Posted on: April 24, 2018

The Easy Metrics team returned from this year’s Modex in Atlanta very excited about the transformation taking place in the Supply Chain industry. The datafication of the supply chain is firmly under way which opens up tremendous opportunities as well as competitive challenges. It has been our thesis since we started the company that the industry needs to move beyond single data source analytics and towards integrated and correlated data set analysis. IoT (Internet of Things) is a real game changer and the importance of good analytics is rising to the top of importnance in the industry. Over the next series of blogs we will discuss the various new data sources coming on line and how we are using them for our clients to give visibility into their operations they have never had before and drive real change and performance improvement.

The recent industry focus has been on datafying as much as possible. In transportation, the federal government mandated that all commercial vehicles have a telematics system by the end of 2017. Telematics are now becoming common on material handling equipment.
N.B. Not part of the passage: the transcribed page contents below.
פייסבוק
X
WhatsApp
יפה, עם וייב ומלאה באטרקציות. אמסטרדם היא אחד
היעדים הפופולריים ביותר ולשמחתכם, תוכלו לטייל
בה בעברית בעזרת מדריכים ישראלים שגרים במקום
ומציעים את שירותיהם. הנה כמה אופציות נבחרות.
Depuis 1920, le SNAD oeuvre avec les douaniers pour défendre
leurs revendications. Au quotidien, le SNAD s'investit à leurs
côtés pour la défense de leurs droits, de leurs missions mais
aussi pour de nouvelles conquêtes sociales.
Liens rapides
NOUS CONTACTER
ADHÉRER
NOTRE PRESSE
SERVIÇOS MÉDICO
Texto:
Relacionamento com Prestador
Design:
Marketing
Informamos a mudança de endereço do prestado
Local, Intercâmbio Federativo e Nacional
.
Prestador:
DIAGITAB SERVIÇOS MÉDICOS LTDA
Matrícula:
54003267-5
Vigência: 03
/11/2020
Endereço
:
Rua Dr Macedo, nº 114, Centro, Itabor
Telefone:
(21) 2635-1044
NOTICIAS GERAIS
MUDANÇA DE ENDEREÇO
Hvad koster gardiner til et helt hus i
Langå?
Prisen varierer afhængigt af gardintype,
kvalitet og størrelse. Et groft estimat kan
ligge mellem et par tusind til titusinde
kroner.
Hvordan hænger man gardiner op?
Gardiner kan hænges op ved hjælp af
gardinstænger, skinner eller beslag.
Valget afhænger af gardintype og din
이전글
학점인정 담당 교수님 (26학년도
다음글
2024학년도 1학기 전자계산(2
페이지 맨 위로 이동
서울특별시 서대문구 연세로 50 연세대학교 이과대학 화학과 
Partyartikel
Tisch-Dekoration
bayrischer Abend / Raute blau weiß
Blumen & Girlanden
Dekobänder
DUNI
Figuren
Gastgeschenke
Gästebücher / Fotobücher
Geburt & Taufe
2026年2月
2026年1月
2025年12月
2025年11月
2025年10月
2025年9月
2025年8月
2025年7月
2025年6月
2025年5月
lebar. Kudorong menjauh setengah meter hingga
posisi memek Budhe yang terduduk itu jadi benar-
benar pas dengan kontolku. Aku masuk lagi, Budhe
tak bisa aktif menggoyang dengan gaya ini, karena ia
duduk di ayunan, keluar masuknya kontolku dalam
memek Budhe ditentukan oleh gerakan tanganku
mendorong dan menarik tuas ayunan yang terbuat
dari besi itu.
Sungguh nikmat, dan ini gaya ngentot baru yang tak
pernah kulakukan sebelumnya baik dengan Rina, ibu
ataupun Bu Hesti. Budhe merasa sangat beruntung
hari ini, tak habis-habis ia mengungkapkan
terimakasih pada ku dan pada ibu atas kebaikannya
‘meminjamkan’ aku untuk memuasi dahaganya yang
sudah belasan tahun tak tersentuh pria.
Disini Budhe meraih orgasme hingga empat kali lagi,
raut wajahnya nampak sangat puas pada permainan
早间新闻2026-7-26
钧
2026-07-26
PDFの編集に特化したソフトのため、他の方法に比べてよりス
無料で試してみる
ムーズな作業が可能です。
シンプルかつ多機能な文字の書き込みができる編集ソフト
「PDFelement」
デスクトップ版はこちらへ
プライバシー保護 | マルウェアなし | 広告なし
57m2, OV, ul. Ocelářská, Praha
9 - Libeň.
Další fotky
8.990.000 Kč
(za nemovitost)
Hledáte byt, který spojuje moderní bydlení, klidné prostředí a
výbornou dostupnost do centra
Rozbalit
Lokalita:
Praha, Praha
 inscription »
Automated conveyor systems have complex WES systems that track and route products in the warehouse. Employee wearables that track hundreds of movements each second are available. Soon we will see drones enter the warehouse with RFID readers that can scan all of your inventory in minutes. Robotic caddies roll along with pickers to assist them in their efforts. New WMS systems now can use iPhones as their scan guns versus traditional RF systems. iPhones have a wealth of information that comes native with the system.

The industry is seeing an exponential growth of data as profound as what we are experiencing in our personal lives. The challenge though is what to do with all of that data. It seems the focus of each system is to continue to come up with as many data points as you can measure without any real contextual understanding on how that data can be applied and of what value it is. This is a classic engineer paradigm. If 10 data points are good, then 100 data points must be 10x better. Unfortunately that is not the case. In our review of many of the BI tools that these data providers have applied to their data systems, they fail to solve real business problems. This is not the fault of the engineer. Their job is to datafy the system and they generally lack the operational experience of those that use the equipment in their daily work routine.

The next phase of development we see is the application of that data to solve real world problems. For our industry, we call this Performance Analytics of Supply Chain Operations. This is the marriage of deep operational understanding of the supply chain with the data sources available. The result is highly useful information that distills all the data into actionable information for the company. These analytics will need to integrate and correlate these disparate data sets, something Easy Metrics has really focused on the last few years.

An example of this method is merging forklift telematic data with WMS data to calculate true time spent traveling versus estimated time. Instead of developing expensive and high maintenance discreet travel standards, why not just use the travel distance/time on the forklift data and eliminate that requirement? That data is more accurate and calculated distance and eliminates an expensive engineering cost.

In future blogs, we will discuss how we have integrated and used various data sets. As well, we will show the predicted evolution of performance analytics from the current descriptive analytics to prescriptive analytics then eventually to predictive analytics. We live in exciting times!